North Korea Warns US Of Attacks On Pacific Bases After Washington Deploys Strategic Bombers In Guam
North Korea hit out Wednesday at the U.S. for deploying strategic bombers at the Andersen Air Force Base in Guam — closer to the reclusive state — earlier this month. Pyongyang also warned that the U.S. military bases in the Pacific region will face “ruin” if Washington “goes reckless.”
The United States replaced the B-52 bombers with the B-1s that arrived at the base on Aug. 6. On Aug. 9, the U.S. deployed three B-2 stealth bombers at the base as tensions remained high in the Korean Peninsula, given the North’s recent missile and nuclear tests despite strict sanctions from the United Nations.

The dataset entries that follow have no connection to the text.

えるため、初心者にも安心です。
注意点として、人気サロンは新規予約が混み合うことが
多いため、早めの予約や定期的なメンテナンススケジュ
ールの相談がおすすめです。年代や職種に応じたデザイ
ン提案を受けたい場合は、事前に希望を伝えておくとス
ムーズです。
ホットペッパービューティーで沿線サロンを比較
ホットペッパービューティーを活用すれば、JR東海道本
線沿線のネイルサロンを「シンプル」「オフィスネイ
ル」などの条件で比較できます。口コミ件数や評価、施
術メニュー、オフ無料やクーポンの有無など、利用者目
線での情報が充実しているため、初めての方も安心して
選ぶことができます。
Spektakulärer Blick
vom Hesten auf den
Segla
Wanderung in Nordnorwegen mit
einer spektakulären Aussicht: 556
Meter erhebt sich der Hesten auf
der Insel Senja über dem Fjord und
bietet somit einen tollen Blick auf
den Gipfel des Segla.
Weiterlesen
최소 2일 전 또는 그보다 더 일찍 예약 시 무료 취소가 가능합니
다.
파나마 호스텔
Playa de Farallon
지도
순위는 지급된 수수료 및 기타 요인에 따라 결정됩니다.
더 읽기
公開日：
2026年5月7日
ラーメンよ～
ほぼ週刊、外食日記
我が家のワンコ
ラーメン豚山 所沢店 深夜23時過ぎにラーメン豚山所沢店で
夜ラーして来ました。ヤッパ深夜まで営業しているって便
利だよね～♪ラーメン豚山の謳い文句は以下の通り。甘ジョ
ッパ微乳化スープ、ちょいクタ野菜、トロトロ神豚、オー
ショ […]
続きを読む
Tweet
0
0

“The introduction of the nuclear strategic bombers to Guam by the U.S. ... proves that the U.S. plan for a preemptive nuclear strike at the DPRK [Democratic People’s Republic of Korea] has entered a reckless phase of implementation,” a spokesman for North Korea’s foreign ministry said, according to state-run Korean Central News Agency (KCNA).
“Such military moves by the U.S. are part of its sinister strategy to contain Russia and China in the Asia-Pacific and maintain its military hegemony in the region, not just aiming at a surprise preemptive nuclear strike at the DPRK,” the foreign ministry added.

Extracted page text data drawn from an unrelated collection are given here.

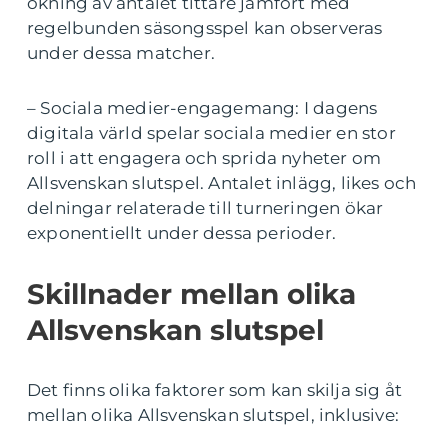
ökning av antalet tittare jämfört med
regelbunden säsongsspel kan observeras
under dessa matcher.
– Sociala medier-engagemang: I dagens
digitala värld spelar sociala medier en stor
roll i att engagera och sprida nyheter om
Allsvenskan slutspel. Antalet inlägg, likes och
delningar relaterade till turneringen ökar
exponentiellt under dessa perioder.
Skillnader mellan olika
Allsvenskan slutspel
Det finns olika faktorer som kan skilja sig åt
mellan olika Allsvenskan slutspel, inklusive:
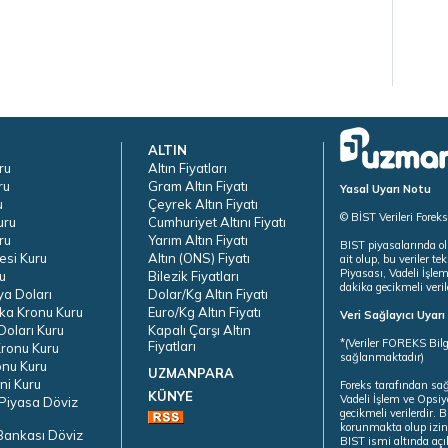
ALTIN
ru
Altın Fiyatları
ru
Gram Altın Fiyatı
Yasal Uyarı Notu
u
Çeyrek Altın Fiyatı
© BİST Verileri Forek
uru
Cumhuriyet Altını Fiyatı
ru
Yarım Altın Fiyatı
BIST piyasalarında ol
esi Kuru
Altın (ONS) Fiyatı
ait olup, bu veriler 
Piyasası, Vadeli İşle
u
Bilezik Fiyatları
dakika gecikmeli veril
ya Doları
Dolar/Kg Altın Fiyatı
ka Kronu Kuru
Euro/Kg Altın Fiyatı
Veri Sağlayıcı Uyar
oları Kuru
Kapalı Çarşı Altın
*(Veriler FOREKS Bilg
Fiyatları
ronu Kuru
sağlanmaktadır)
onu Kuru
UZMANPARA
ni Kuru
Foreks tarafından sa
KÜNYE
Vadeli İşlem ve Opsiy
Piyasa Döviz
gecikmeli verilerdir.
korunmakta olup izins
Bankası Döviz
BIST ismi altında açı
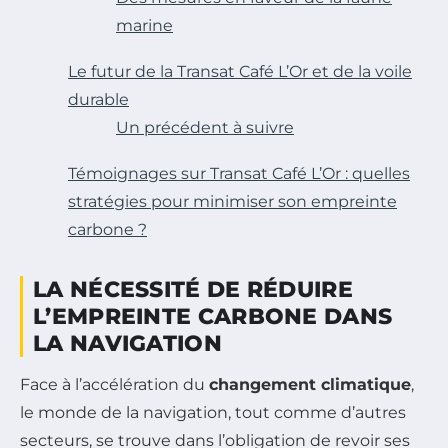
marine
Le futur de la Transat Café L’Or et de la voile
durable
Un précédent à suivre
Témoignages sur Transat Café L’Or : quelles
stratégies pour minimiser son empreinte
carbone ?
LA NÉCESSITÉ DE RÉDUIRE
L’EMPREINTE CARBONE DANS
LA NAVIGATION
Face à l’accélération du
changement climatique
,
le monde de la navigation, tout comme d’autres
secteurs, se trouve dans l’obligation de revoir ses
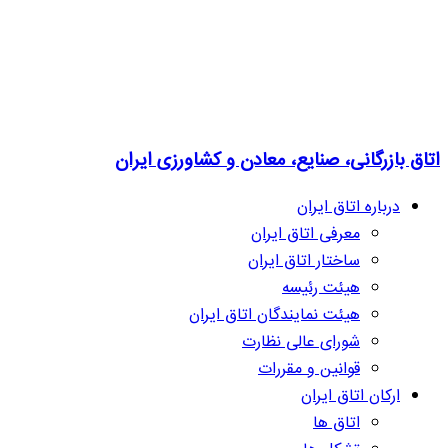
اتاق بازرگانی، صنایع، معادن و کشاورزی ایران
درباره اتاق ایران
معرفی اتاق ایران
ساختار اتاق ایران
هیئت رئیسه
هیئت نمایندگان اتاق ایران
شورای عالی نظارت
قوانین و مقررات
ارکان اتاق ایران
اتاق ها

The Kim Jong Un-led country also stated that its army and citizens will not remain onlookers and they will retaliate against any U.S. provocation.

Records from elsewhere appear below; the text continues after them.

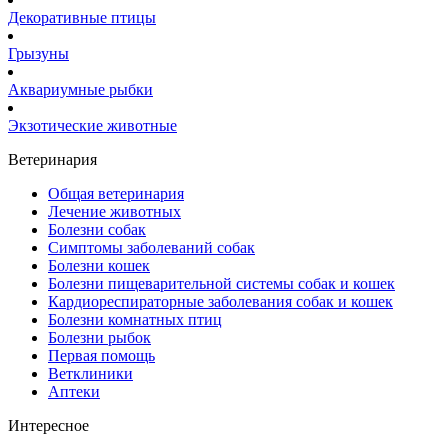
Декоративные птицы
Грызуны
Аквариумные рыбки
Экзотические животные
Ветеринария
Общая ветеринария
Лечение животных
Болезни собак
Симптомы заболеваний собак
Болезни кошек
Болезни пищеварительной системы собак и кошек
Кардиореспираторные заболевания собак и кошек
Болезни комнатных птиц
Болезни рыбок
Первая помощь
Ветклиники
Аптеки
Интересное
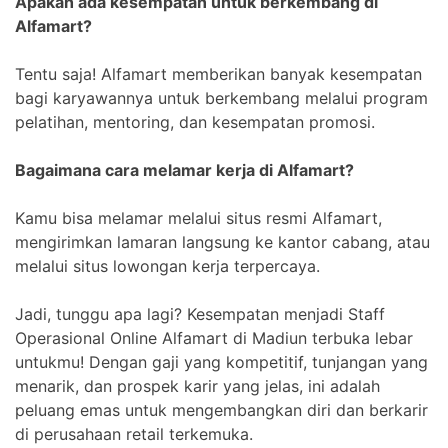
Apakah ada kesempatan untuk berkembang di
Alfamart?
Tentu saja! Alfamart memberikan banyak kesempatan
bagi karyawannya untuk berkembang melalui program
pelatihan, mentoring, dan kesempatan promosi.
Bagaimana cara melamar kerja di Alfamart?
Kamu bisa melamar melalui situs resmi Alfamart,
mengirimkan lamaran langsung ke kantor cabang, atau
melalui situs lowongan kerja terpercaya.
Jadi, tunggu apa lagi? Kesempatan menjadi Staff
Operasional Online Alfamart di Madiun terbuka lebar
untukmu! Dengan gaji yang kompetitif, tunjangan yang
menarik, dan prospek karir yang jelas, ini adalah
peluang emas untuk mengembangkan diri dan berkarir
di perusahaan retail terkemuka.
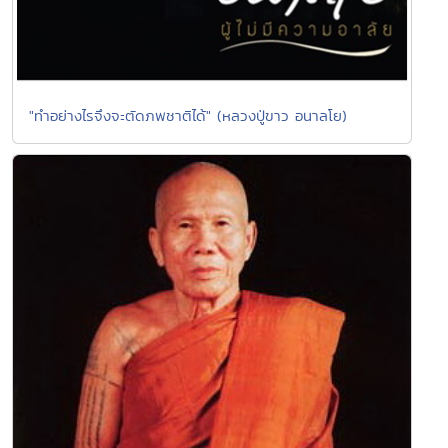
"ทำอย่างไรจึงจะตัดภพชาติได้" (หลวงปู่ขาว อนาลโย)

“If the U.S. is reckless, misjudging the trend of the times and the strategic position of the DPRK, all the U.S. military bases in the operational theatre in the Pacific including Guam will face ruin in the face of all-out and substantial attack to be mounted by the army of the DPRK,” the ministry cautioned.
In June, North Korea tested its fifth and sixth intermediate-range ballistic missiles drawing condemnation from the U.S., South Korea and Japan. The U.N. Security Council called for the renewed enforcement of sanctions imposed after the reclusive country’s fourth nuclear test earlier this year.
In May, North Korean foreign ministry had accused the U.S. of continuing its “hostile acts” against the reclusive country and pushing it to strengthen its nuclear deterrence against Washington. The foreign ministry said that the country “will continue taking a series of steps for bolstering up the nuclear deterrent for self-defense both in quality and quantity to cope with the ever-escalating U.S. hostile acts against the former.”